TASK TO COMPLETE: From the line that contains "Bölge ve saat bazlı teslimat planlama" through the line that contains "Gelişmiş sepet hatırlatma", output every line of the listing below exactly and leave out all the rest.

SOURCE RECORDS:
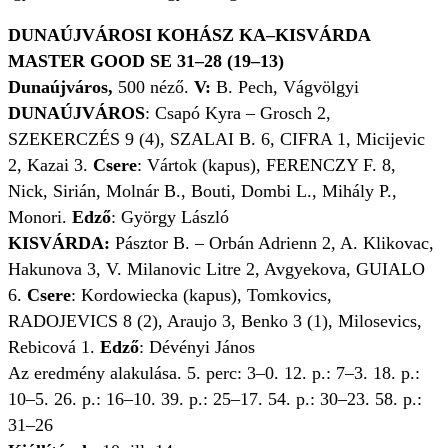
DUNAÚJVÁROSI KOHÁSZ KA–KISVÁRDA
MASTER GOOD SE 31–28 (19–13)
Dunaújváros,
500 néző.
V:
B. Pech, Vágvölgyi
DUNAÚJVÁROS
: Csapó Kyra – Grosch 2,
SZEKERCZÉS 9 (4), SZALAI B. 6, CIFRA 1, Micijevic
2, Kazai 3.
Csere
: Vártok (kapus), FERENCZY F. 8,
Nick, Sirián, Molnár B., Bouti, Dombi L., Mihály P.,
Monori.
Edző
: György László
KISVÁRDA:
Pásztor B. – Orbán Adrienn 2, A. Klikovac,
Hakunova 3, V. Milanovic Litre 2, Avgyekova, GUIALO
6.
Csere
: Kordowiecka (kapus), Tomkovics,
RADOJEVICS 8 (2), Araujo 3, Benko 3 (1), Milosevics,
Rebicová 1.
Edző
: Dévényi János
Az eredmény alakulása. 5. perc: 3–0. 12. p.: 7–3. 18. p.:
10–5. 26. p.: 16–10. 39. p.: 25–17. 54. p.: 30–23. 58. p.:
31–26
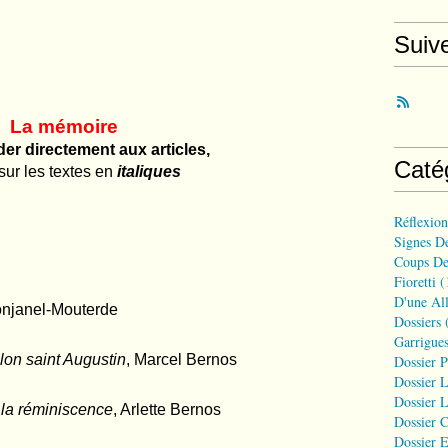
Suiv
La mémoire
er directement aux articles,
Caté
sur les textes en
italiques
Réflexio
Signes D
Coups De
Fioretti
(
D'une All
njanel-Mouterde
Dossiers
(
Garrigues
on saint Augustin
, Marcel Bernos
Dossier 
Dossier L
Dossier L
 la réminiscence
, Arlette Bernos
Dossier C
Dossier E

* * *

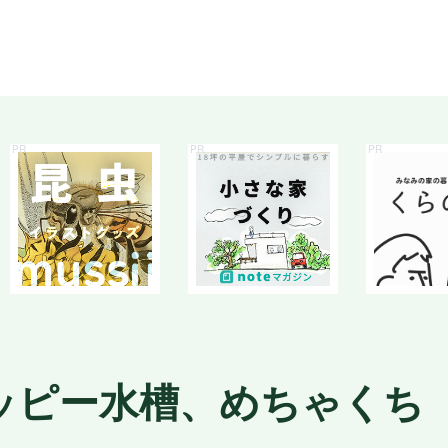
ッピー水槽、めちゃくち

---

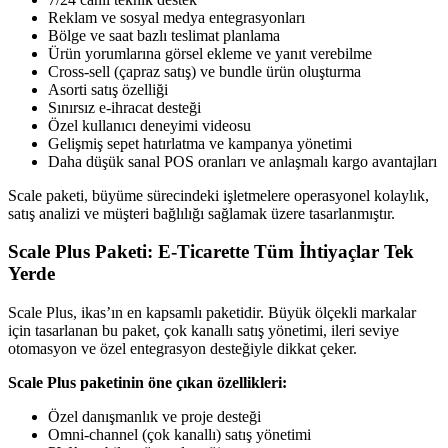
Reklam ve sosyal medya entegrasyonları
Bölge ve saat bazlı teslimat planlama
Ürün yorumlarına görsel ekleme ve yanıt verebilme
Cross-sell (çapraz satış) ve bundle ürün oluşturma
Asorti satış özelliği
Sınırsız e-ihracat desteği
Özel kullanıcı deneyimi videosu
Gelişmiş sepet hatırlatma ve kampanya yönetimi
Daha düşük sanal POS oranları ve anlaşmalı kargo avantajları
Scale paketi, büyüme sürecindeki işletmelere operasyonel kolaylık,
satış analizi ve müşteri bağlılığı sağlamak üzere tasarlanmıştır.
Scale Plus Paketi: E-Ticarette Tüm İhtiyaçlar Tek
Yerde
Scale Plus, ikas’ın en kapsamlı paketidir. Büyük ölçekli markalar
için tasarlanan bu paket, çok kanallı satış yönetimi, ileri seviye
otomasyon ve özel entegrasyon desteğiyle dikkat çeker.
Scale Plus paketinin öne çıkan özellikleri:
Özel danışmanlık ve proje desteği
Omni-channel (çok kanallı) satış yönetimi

ANSWER TO THE EXERCISE:
Bölge ve saat bazlı teslimat planlama
Ürün yorumlarına görsel ekleme ve yanıt verebilme
Cross-sell (çapraz satış) ve bundle ürün oluşturma
Asorti satış özelliği
Sınırsız e-ihracat desteği
Özel kullanıcı deneyimi videosu
Gelişmiş sepet hatırlatma ve kampanya yönetimi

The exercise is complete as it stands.